**WHAT NEEDS TO BE DONE:** Return the full set of entries precisely. Do not carry over any pictures.

━━━━━ MATERIAL PROVIDED ━━━━━

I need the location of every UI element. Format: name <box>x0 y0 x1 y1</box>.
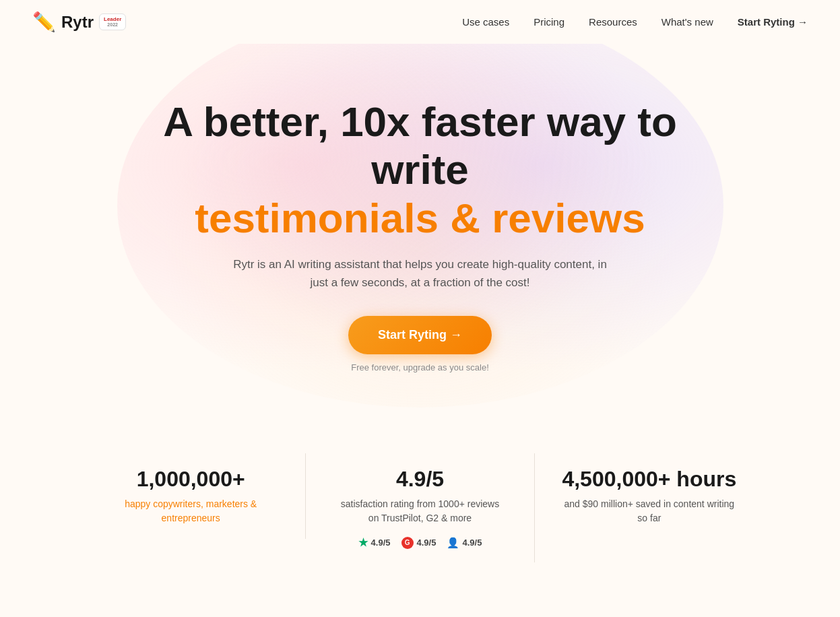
main-nav: Use cases Pricing Resources What's new S… <box>462 16 808 28</box>
stats-section: 1,000,000+ happy copywriters, marketers … <box>50 413 791 589</box>
trustpilot-value: 4.9/5 <box>371 538 391 548</box>
logo-area: ✏️ Rytr Leader 2022 <box>32 11 126 33</box>
stat-number-users: 1,000,000+ <box>97 467 285 492</box>
nav-use-cases[interactable]: Use cases <box>462 16 509 28</box>
ratings-row: ★ 4.9/5 G 4.9/5 👤 4.9/5 <box>326 536 514 549</box>
logo-icon: ✏️ <box>32 11 56 33</box>
stat-number-rating: 4.9/5 <box>326 467 514 492</box>
capterra-value: 4.9/5 <box>462 538 482 548</box>
hero-cta-button[interactable]: Start Ryting → <box>348 316 492 354</box>
g2-value: 4.9/5 <box>417 538 437 548</box>
stat-desc-hours: and $90 million+ saved in content writin… <box>555 497 743 525</box>
badge-year: 2022 <box>104 22 121 28</box>
hero-title-line1: A better, 10x faster way to write <box>163 98 677 193</box>
hero-title-line2: testimonials & reviews <box>151 194 690 242</box>
stat-desc-rating: satisfaction rating from 1000+ reviewson… <box>326 497 514 525</box>
capterra-icon: 👤 <box>447 537 459 549</box>
badge-leader-label: Leader <box>104 16 121 23</box>
cta-subtext: Free forever, upgrade as you scale! <box>151 362 690 372</box>
hero-title: A better, 10x faster way to write testim… <box>151 98 690 242</box>
g2-icon: G <box>401 537 414 549</box>
nav-pricing[interactable]: Pricing <box>534 16 564 28</box>
capterra-rating: 👤 4.9/5 <box>447 537 482 549</box>
logo-text: Rytr <box>61 13 94 32</box>
hero-section: A better, 10x faster way to write testim… <box>0 44 840 413</box>
stat-desc-users: happy copywriters, marketers &entreprene… <box>97 497 285 525</box>
stat-item-hours: 4,500,000+ hours and $90 million+ saved … <box>535 453 763 539</box>
leader-badge: Leader 2022 <box>99 13 126 31</box>
hero-content: A better, 10x faster way to write testim… <box>151 98 690 372</box>
stat-item-users: 1,000,000+ happy copywriters, marketers … <box>77 453 306 539</box>
trustpilot-icon: ★ <box>358 536 368 549</box>
nav-whats-new[interactable]: What's new <box>661 16 713 28</box>
stat-item-rating: 4.9/5 satisfaction rating from 1000+ rev… <box>306 453 535 562</box>
header: ✏️ Rytr Leader 2022 Use cases Pricing Re… <box>0 0 840 44</box>
hero-subtitle: Rytr is an AI writing assistant that hel… <box>232 255 609 292</box>
nav-resources[interactable]: Resources <box>589 16 637 28</box>
nav-start-ryting[interactable]: Start Ryting → <box>738 16 808 28</box>
stat-number-hours: 4,500,000+ hours <box>555 467 743 492</box>
g2-rating: G 4.9/5 <box>401 537 437 549</box>
trustpilot-rating: ★ 4.9/5 <box>358 536 391 549</box>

━━━━━

**TASK RESULT:**
I need the location of every UI element. Format: name <box>x0 y0 x1 y1</box>.
main-nav: Use cases Pricing Resources What's new S… <box>462 16 808 28</box>
stats-section: 1,000,000+ happy copywriters, marketers … <box>50 413 791 589</box>
trustpilot-value: 4.9/5 <box>371 538 391 548</box>
logo-area: ✏️ Rytr Leader 2022 <box>32 11 126 33</box>
stat-number-users: 1,000,000+ <box>97 467 285 492</box>
nav-use-cases[interactable]: Use cases <box>462 16 509 28</box>
ratings-row: ★ 4.9/5 G 4.9/5 👤 4.9/5 <box>326 536 514 549</box>
logo-icon: ✏️ <box>32 11 56 33</box>
stat-number-rating: 4.9/5 <box>326 467 514 492</box>
capterra-value: 4.9/5 <box>462 538 482 548</box>
hero-cta-button[interactable]: Start Ryting → <box>348 316 492 354</box>
g2-value: 4.9/5 <box>417 538 437 548</box>
stat-desc-hours: and $90 million+ saved in content writin… <box>555 497 743 525</box>
badge-year: 2022 <box>104 22 121 28</box>
hero-title-line1: A better, 10x faster way to write <box>163 98 677 193</box>
hero-title-line2: testimonials & reviews <box>151 194 690 242</box>
stat-desc-rating: satisfaction rating from 1000+ reviewson… <box>326 497 514 525</box>
capterra-icon: 👤 <box>447 537 459 549</box>
badge-leader-label: Leader <box>104 16 121 23</box>
cta-subtext: Free forever, upgrade as you scale! <box>151 362 690 372</box>
hero-title: A better, 10x faster way to write testim… <box>151 98 690 242</box>
g2-icon: G <box>401 537 414 549</box>
nav-pricing[interactable]: Pricing <box>534 16 564 28</box>
capterra-rating: 👤 4.9/5 <box>447 537 482 549</box>
logo-text: Rytr <box>61 13 94 32</box>
hero-section: A better, 10x faster way to write testim… <box>0 44 840 413</box>
stat-desc-users: happy copywriters, marketers &entreprene… <box>97 497 285 525</box>
stat-item-hours: 4,500,000+ hours and $90 million+ saved … <box>535 453 763 539</box>
leader-badge: Leader 2022 <box>99 13 126 31</box>
hero-content: A better, 10x faster way to write testim… <box>151 98 690 372</box>
stat-item-users: 1,000,000+ happy copywriters, marketers … <box>77 453 306 539</box>
trustpilot-icon: ★ <box>358 536 368 549</box>
nav-whats-new[interactable]: What's new <box>661 16 713 28</box>
stat-item-rating: 4.9/5 satisfaction rating from 1000+ rev… <box>306 453 535 562</box>
header: ✏️ Rytr Leader 2022 Use cases Pricing Re… <box>0 0 840 44</box>
hero-subtitle: Rytr is an AI writing assistant that hel… <box>232 255 609 292</box>
nav-resources[interactable]: Resources <box>589 16 637 28</box>
nav-start-ryting[interactable]: Start Ryting → <box>738 16 808 28</box>
stat-number-hours: 4,500,000+ hours <box>555 467 743 492</box>
g2-rating: G 4.9/5 <box>401 537 437 549</box>
trustpilot-rating: ★ 4.9/5 <box>358 536 391 549</box>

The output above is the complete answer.